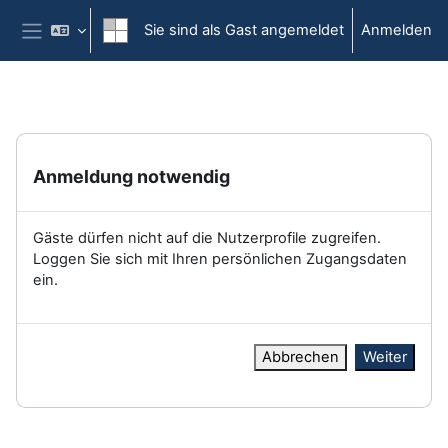
Zum Hauptinhalt
Sie sind als Gast angemeldet
Anmelden
Website-Übersicht
Anmeldung notwendig
Gäste dürfen nicht auf die Nutzerprofile zugreifen.
Loggen Sie sich mit Ihren persönlichen Zugangsdaten
ein.
Abbrechen
Weiter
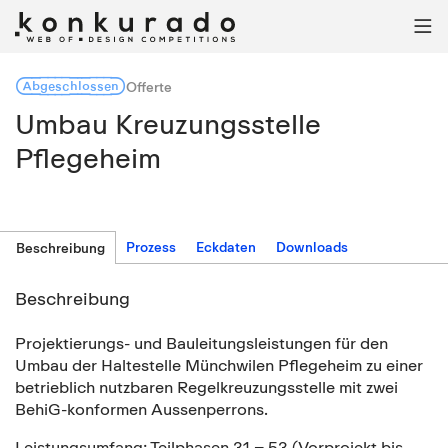

Abgeschlossen
Offerte
Umbau Kreuzungsstelle
Pflegeheim
Prozess
Eckdaten
Downloads
Beschreibung
Beschreibung
Projektierungs- und Bauleitungsleistungen für den
Umbau der Haltestelle Münchwilen Pflegeheim zu einer
betrieblich nutzbaren Regelkreuzungsstelle mit zwei
BehiG-konformen Aussenperrons.
Leistungsumfang: Teilphasen 31 – 53 (Vorprojekt bis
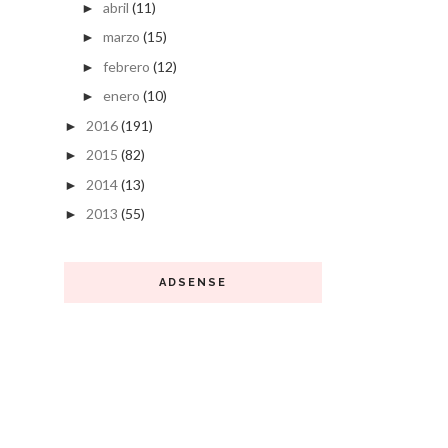
abril
(11)
►
marzo
(15)
►
febrero
(12)
►
enero
(10)
►
2016
(191)
►
2015
(82)
►
2014
(13)
►
2013
(55)
►
ADSENSE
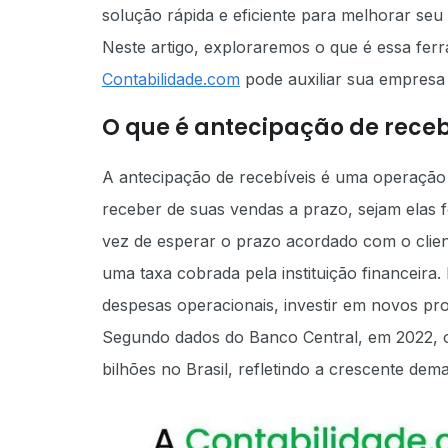
solução rápida e eficiente para melhorar seu 
Neste artigo, exploraremos o que é essa fer
Contabilidade.com
pode auxiliar sua empresa
O que é antecipação de receb
A antecipação de recebíveis é uma operação 
receber de suas vendas a prazo, sejam elas fe
vez de esperar o prazo acordado com o clien
uma taxa cobrada pela instituição financeira.
despesas operacionais, investir em novos pro
Segundo dados do Banco Central, em 2022, 
bilhões no Brasil, refletindo a crescente de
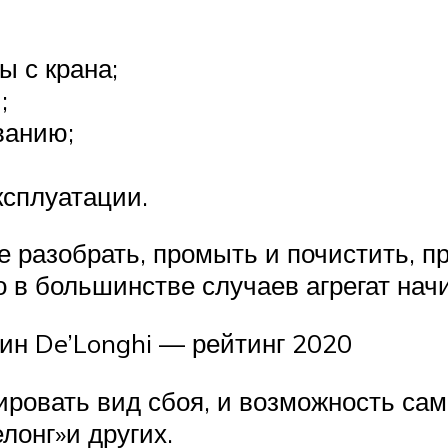
 с крана;
;
ванию;
ксплуатации.
 разобрать, промыть и почистить, п
о в большинстве случаев агрегат нач
н De’Longhi — рейтинг 2020
ровать вид сбоя, и возможность сам
лонг»и других.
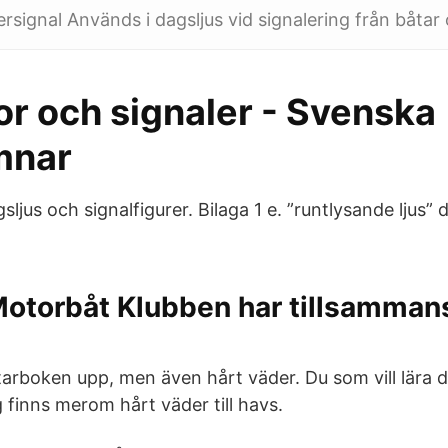
ignal Används i dagsljus vid signalering från båtar 
or och signaler - Svenska
mnar
sljus och signalfigurer. Bilaga 1 e. ”runtlysande ljus” 
Motorbåt Klubben har tillsamma
s tarboken upp, men även hårt väder. Du som vill lära 
 finns merom hårt väder till havs.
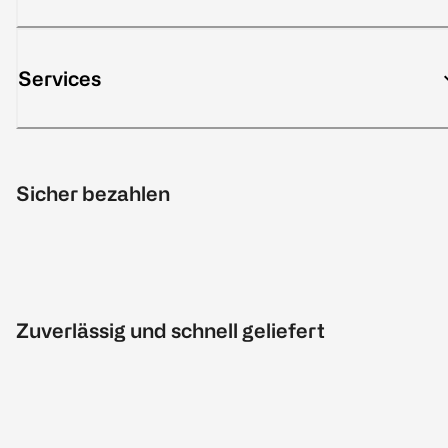
Services
Sicher bezahlen
Zuverlässig und schnell geliefert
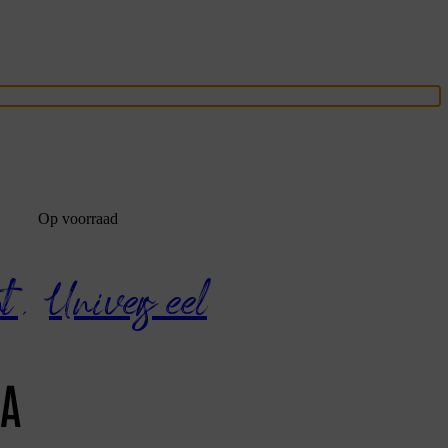
Op voorraad
nt
,
Universeel
DA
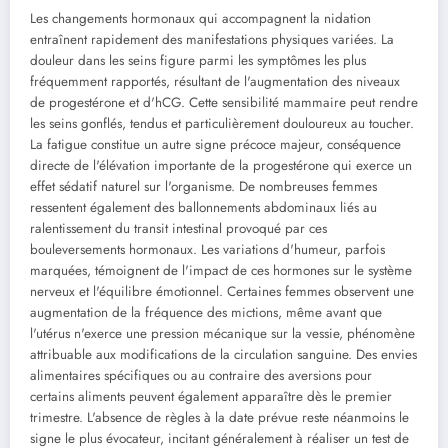
Les changements hormonaux qui accompagnent la nidation
entraînent rapidement des manifestations physiques variées. La
douleur dans les seins figure parmi les symptômes les plus
fréquemment rapportés, résultant de l'augmentation des niveaux
de progestérone et d'hCG. Cette sensibilité mammaire peut rendre
les seins gonflés, tendus et particulièrement douloureux au toucher.
La fatigue constitue un autre signe précoce majeur, conséquence
directe de l'élévation importante de la progestérone qui exerce un
effet sédatif naturel sur l'organisme. De nombreuses femmes
ressentent également des ballonnements abdominaux liés au
ralentissement du transit intestinal provoqué par ces
bouleversements hormonaux. Les variations d'humeur, parfois
marquées, témoignent de l'impact de ces hormones sur le système
nerveux et l'équilibre émotionnel. Certaines femmes observent une
augmentation de la fréquence des mictions, même avant que
l'utérus n'exerce une pression mécanique sur la vessie, phénomène
attribuable aux modifications de la circulation sanguine. Des envies
alimentaires spécifiques ou au contraire des aversions pour
certains aliments peuvent également apparaître dès le premier
trimestre. L'absence de règles à la date prévue reste néanmoins le
signe le plus évocateur, incitant généralement à réaliser un test de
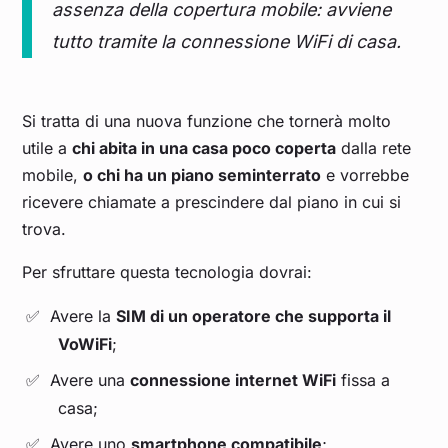
assenza della copertura mobile: avviene
tutto tramite la connessione WiFi di casa.
Si tratta di una nuova funzione che tornerà molto
utile a
chi abita in una casa poco coperta
dalla rete
mobile,
o chi ha un piano seminterrato
e vorrebbe
ricevere chiamate a prescindere dal piano in cui si
trova.
Per sfruttare questa tecnologia dovrai:
Avere la
SIM di un operatore che supporta il
VoWiFi
;
Avere una
connessione internet WiFi
fissa a
casa;
Avere uno
smartphone compatibile
;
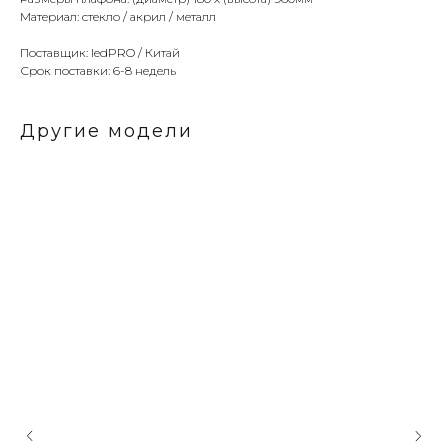
Материал: стекло / акрил / металл
Поставщик: ledPRO / Китай
Срок поставки: 6-8 недель
Другие модели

------------------------------------------------------------

Problem to work on: Each line above with the word "väder" must be returned.

The completed task:
s tarboken upp, men även hårt väder. Du som vill lära 
 finns merom hårt väder till havs.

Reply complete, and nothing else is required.